------ DATA FOR THE TASK

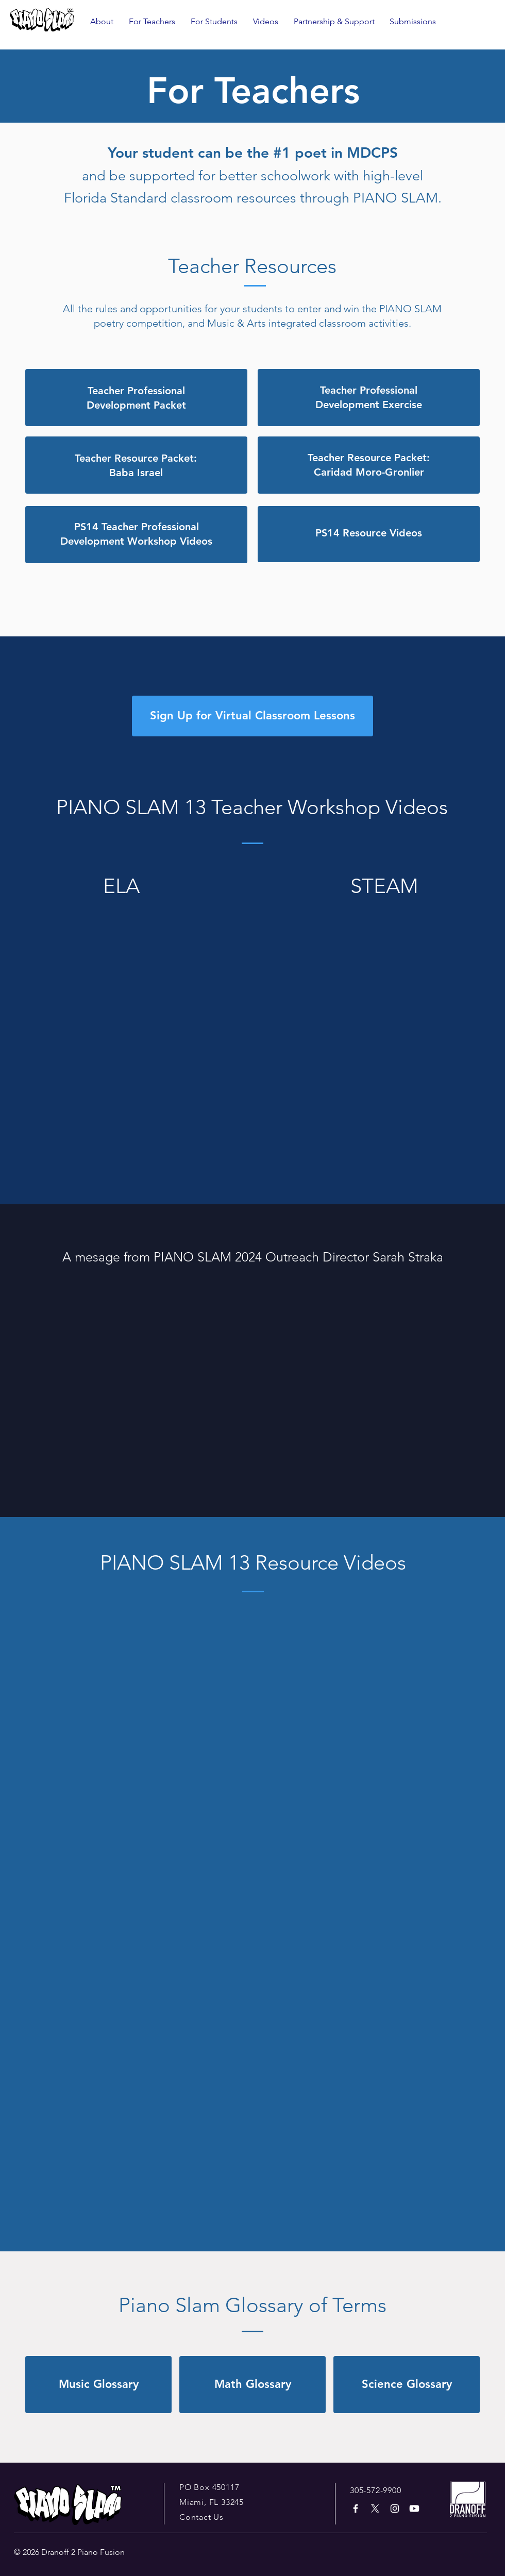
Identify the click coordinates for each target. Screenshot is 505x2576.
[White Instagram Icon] (394, 2508)
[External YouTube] (121, 976)
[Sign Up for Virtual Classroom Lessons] (252, 716)
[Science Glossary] (406, 2384)
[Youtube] (414, 2508)
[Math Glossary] (252, 2384)
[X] (375, 2508)
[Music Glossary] (98, 2384)
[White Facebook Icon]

------------

# [PROMPT]
Everything from the line with "[Science Glossary] (406, 2384)" to the end of the listing above is to be set down exactly, both ends included.

# [ANSWER SECTION]
[Science Glossary] (406, 2384)
[Youtube] (414, 2508)
[Math Glossary] (252, 2384)
[X] (375, 2508)
[Music Glossary] (98, 2384)
[White Facebook Icon]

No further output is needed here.